L’istanza dei due stati viene criticata per la sua pratica irrealizzabilità, ma ritiene che sia necessaria per arrivare poi ad altre forme auspicabili di sistemazione politico istituzionale? 

Quando si costruisce un nuovo edificio, si parte sempre dal primo piano, non dal tetto. Il primo piano è l’autodeterminazione dei due popoli, poi si può pensare a federazioni e a tanto altro. Tuttavia, se l’Unione Europea e altri attori internazionali non esercitano pressioni concrete affinché ciò avvenga, anzi sono parte strutturale dei problemi in loco, ovviamente quello dei due popoli e dei due Stati diventa uno slogan, per giunta dannoso, perché permette alla parte più forte di continuare le proprie politiche sul territorio. Giova in questo senso ricordare che l’occupazione si distingue dall’annessione e dal colonialismo per la sua durata temporanea. Se dura da oltre mezzo secolo—e mira a cancellare il diritto all’autodeterminazione di un popolo—chi fornisce sostegno logistico, agevolazioni commerciali e armi ne è coinvolto.

Ma i palestinesi a Gaza sostengono ancora Hamas?

Hamas si è macchiato di crimini orribili. Ci sono video di miliziani che rincorrevano donne per centinaia di metri prima di sparargli a bruciapelo. Chi giustifica questi atti in nome della “resistenza” ne diventa complice. Ciò premesso, il 51 percento della popolazione nella striscia di Gaza ha meno di 16 anni: quando Hamas vinse le elezioni, nel 2006, più della metà degli abitanti non era neanche nata. In quelle elezioni Hamas prese il 45 percento dei voti in Cisgiordania e nella striscia di Gaza. E ci riuscì in primo luogo in quanto si presentò come l’alternativa ad al-Fatah, ritenuta, non a torto, profondamente corrotta.

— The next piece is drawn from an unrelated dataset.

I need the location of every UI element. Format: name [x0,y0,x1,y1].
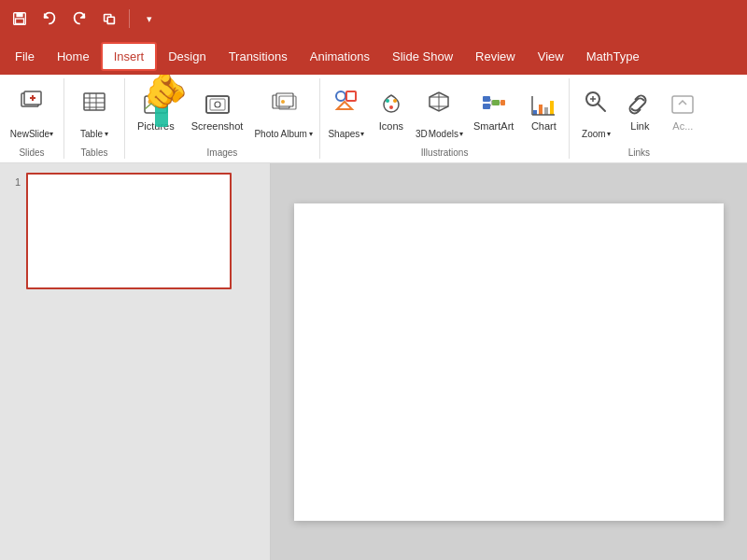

Si noti inoltre che tra fine settembre e 6 ottobre 2023, un sondaggio condotto da Arab Barometer (Università di Princeton) in Cisgiordania e Gaza mostrava che solo il 29 percento degli abitanti della striscia sosteneva Hamas. La larga maggioranza degli interpellati criticava in modo netto la leadership inaffidabile e le condizioni di povertà dovute anche alle politiche di Hamas. Non solo: una maggioranza altrettanto ampia si era espressa a favore dell’autodeterminazione di entrambi i popoli e contro le ideologie promosse da Hamas. Dal sondaggio emergeva dunque un chiaro e ampio rigetto legato ad Hamas, che oggi è più arduo verificare con sondaggi o elezioni.

Come si esce da questa situazione, che appare senza soluzione, tra nemici irriducibili?

Vorrei ricordare che il celebre generale israeliano Moshe Dayan sottolineò che “se vuoi fare la pace non parli con gli amici, bensì con i nemici”. Gruppi paramilitari come l’Irgun, guidato da Menachem Begin, e la Banda Stern, capeggiata da Yitzhak Shamir, si macchiarono di crimini orrendi, colpendo anche molti obiettivi civili palestinesi.

Entrambi diventarono in seguito primi ministri dello Stato di Israele. Agli occhi dei palestinesi, ancora oggi il governo israeliano viene visto e vissuto come un occupante permanente, che rifiuta esplicitamente l’autodeterminazione palestinese ed è accusato di crimini di guerra. E torniamo alle parole di Dayan, che valgono tanto per i palestinesi quanto per gli israeliani.